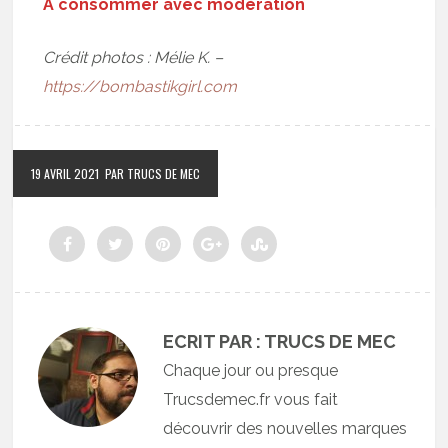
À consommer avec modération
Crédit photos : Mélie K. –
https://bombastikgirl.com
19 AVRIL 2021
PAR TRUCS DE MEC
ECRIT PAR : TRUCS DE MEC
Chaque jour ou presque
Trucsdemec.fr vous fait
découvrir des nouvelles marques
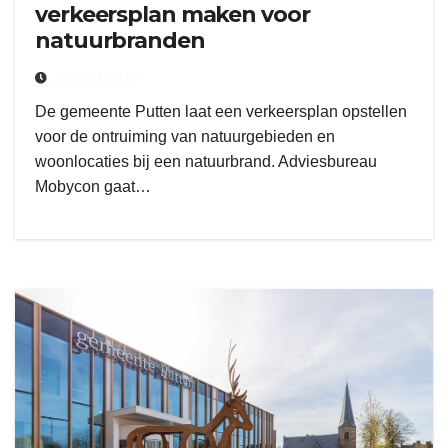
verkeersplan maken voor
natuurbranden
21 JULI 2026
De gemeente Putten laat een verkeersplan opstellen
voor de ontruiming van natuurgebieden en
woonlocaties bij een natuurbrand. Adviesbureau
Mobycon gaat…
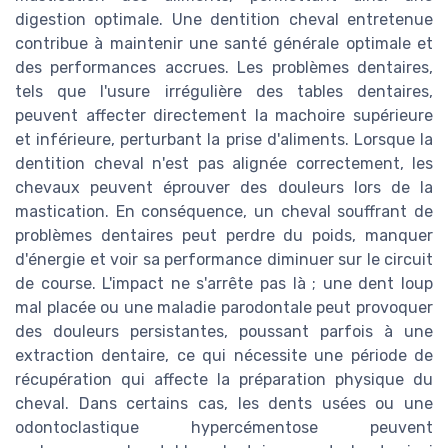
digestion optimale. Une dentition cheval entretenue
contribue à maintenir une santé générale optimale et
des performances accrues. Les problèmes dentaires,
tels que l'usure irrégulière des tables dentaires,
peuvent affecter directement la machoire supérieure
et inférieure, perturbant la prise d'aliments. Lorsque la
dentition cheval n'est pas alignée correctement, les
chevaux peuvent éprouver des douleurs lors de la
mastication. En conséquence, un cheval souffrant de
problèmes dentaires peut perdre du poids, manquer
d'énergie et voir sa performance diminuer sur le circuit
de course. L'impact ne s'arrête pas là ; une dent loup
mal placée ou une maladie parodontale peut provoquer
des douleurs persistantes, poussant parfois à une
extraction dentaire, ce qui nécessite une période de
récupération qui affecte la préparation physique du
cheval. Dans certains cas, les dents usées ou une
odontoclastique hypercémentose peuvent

* * *

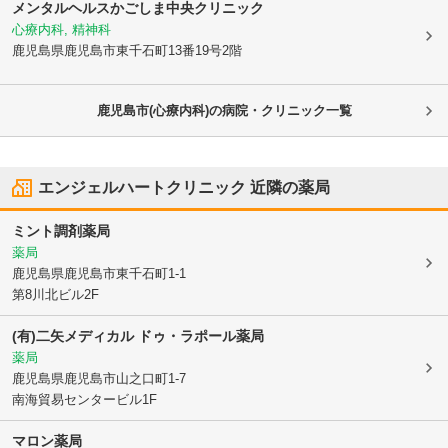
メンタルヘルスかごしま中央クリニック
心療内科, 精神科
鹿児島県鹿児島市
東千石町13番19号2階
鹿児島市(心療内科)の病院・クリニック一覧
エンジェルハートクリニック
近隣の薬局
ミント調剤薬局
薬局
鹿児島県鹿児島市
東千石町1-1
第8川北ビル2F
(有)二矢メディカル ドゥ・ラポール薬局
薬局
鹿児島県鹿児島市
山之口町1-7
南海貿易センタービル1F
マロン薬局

About this task: Within the listing above, the lines starting at the one containing "Mobycon gaat…" and ending at the one containing "odontoclastique hypercémentose peuvent" are to be returned exactly. Omit the pictures.

Response box:
Mobycon gaat…
digestion optimale. Une dentition cheval entretenue
contribue à maintenir une santé générale optimale et
des performances accrues. Les problèmes dentaires,
tels que l'usure irrégulière des tables dentaires,
peuvent affecter directement la machoire supérieure
et inférieure, perturbant la prise d'aliments. Lorsque la
dentition cheval n'est pas alignée correctement, les
chevaux peuvent éprouver des douleurs lors de la
mastication. En conséquence, un cheval souffrant de
problèmes dentaires peut perdre du poids, manquer
d'énergie et voir sa performance diminuer sur le circuit
de course. L'impact ne s'arrête pas là ; une dent loup
mal placée ou une maladie parodontale peut provoquer
des douleurs persistantes, poussant parfois à une
extraction dentaire, ce qui nécessite une période de
récupération qui affecte la préparation physique du
cheval. Dans certains cas, les dents usées ou une
odontoclastique hypercémentose peuvent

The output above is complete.